Common locations for these include:

* `/app`: Often for source code like Python applications, containing files like `main.py` or `app.py`, potentially in a subdirectory called `src/`.
* `/var/www`: Common for static files or PHP, often in a `html/` subdirectory and/or the name of the application or domain as a directory containing the files. This often contains things like `index.html` or `index.php`.
* `/opt`: The directory for optional programs often used to install big applications under their name, like `/opt/MyApp`. These vary a lot in which files you will find, so try different ones like `.py` files, `.php`, `.html`, `.aspx` and `web.config` for ASP.NET apps.
* `/proc/self/cwd`: Links to the **current working directory** of this process. If it was started from the source code directory you may find it directly inside here.
* `../`: Relative URLs from where the path used to point can also help reduce guessing, as you may be able to find source code in a parent directory, or an adjacent `src/` directory.

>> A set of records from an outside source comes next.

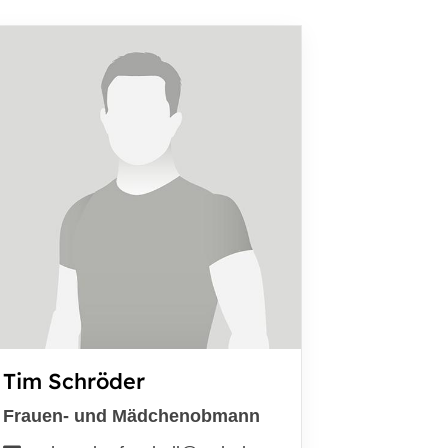
Tim Schröder
Frauen- und Mädchenobmann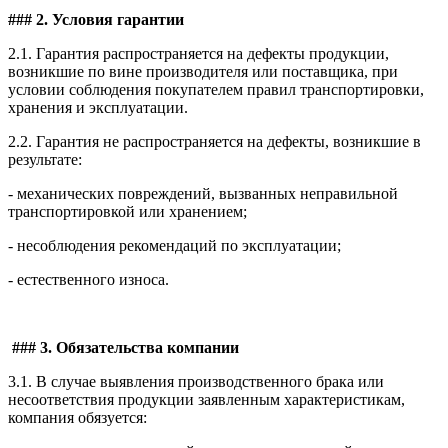
### 2. Условия гарантии
2.1. Гарантия распространяется на дефекты продукции,
возникшие по вине производителя или поставщика, при
условии соблюдения покупателем правил транспортировки,
хранения и эксплуатации.
2.2. Гарантия не распространяется на дефекты, возникшие в
результате:
- механических повреждений, вызванных неправильной
транспортировкой или хранением;
- несоблюдения рекомендаций по эксплуатации;
- естественного износа.
### 3. Обязательства компании
3.1. В случае выявления производственного брака или
несоответствия продукции заявленным характеристикам,
компания обязуется: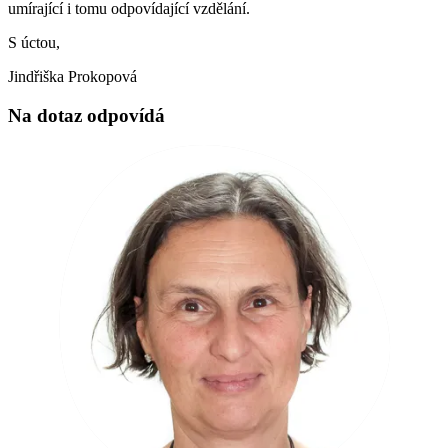
umírající i tomu odpovídající vzdělání.
S úctou,
Jindřiška Prokopová
Na dotaz odpovídá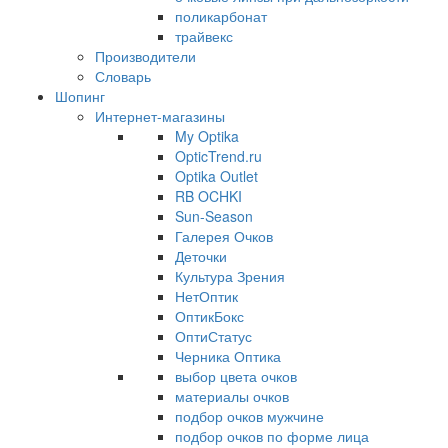
поликарбонат
трайвекс
Производители
Словарь
Шопинг
Интернет-магазины
My Optika
OpticTrend.ru
Optika Outlet
RB OCHKI
Sun-Season
Галерея Очков
Деточки
Культура Зрения
НетОптик
ОптикБокс
ОптиСтатус
Черника Оптика
выбор цвета очков
материалы очков
подбор очков мужчине
подбор очков по форме лица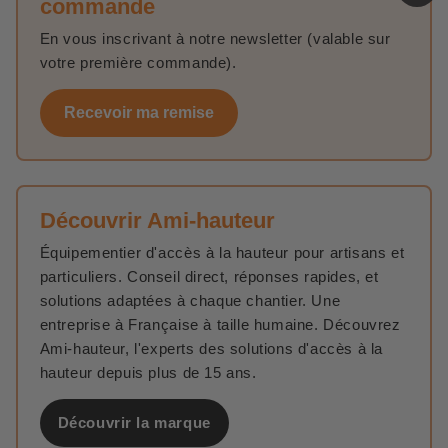
commande
En vous inscrivant à notre newsletter (valable sur
votre première commande).
Recevoir ma remise
Découvrir Ami-hauteur
Équipementier d'accès à la hauteur pour artisans et
particuliers. Conseil direct, réponses rapides, et
solutions adaptées à chaque chantier. Une
entreprise à Française à taille humaine. Découvrez
Ami-hauteur, l'experts des solutions d'accès à la
hauteur depuis plus de 15 ans.
Découvrir la marque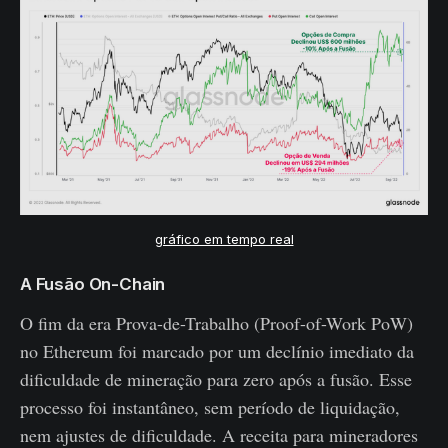
gráfico em tempo real
A Fusão On-Chain
O fim da era Prova-de-Trabalho (Proof-of-Work PoW)
no Ethereum foi marcado por um declínio imediato da
dificuldade de mineração para zero após a fusão. Esse
processo foi instantâneo, sem período de liquidação,
nem ajustes de dificuldade. A receita para mineradores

In any of these locations, you should look for configuration files as well, like `.env` which is a common place for environment variables that often contain secrets for the application. `.htpasswd` is another credential file often used by Apache to protect directories with basic authentication. These files will contain a username and password separated by a `:` colon.&#x20;

{% hint style="info" %}
If a git repository is fully cloned into a web server, you may be able to find a`.git/` folder with all git objects and history. This can be incredibly useful for source code analysis, as well as finding secrets in the history or config files. See [#finding-git-on-websites](https://book.jorianwoltjer.com/forensics/git#finding-git-on-websites "mention") for details.
{% endhint %}

The hardest part is finding one initial file in a source code directory to go off of. This can be done in an automated way through fuzzing and using targetted extensions with educated guesses of where things might be stored. When one part of the source code is found, it often references other files by their name or path that you can then find relative to it to slowly map out the entire source code.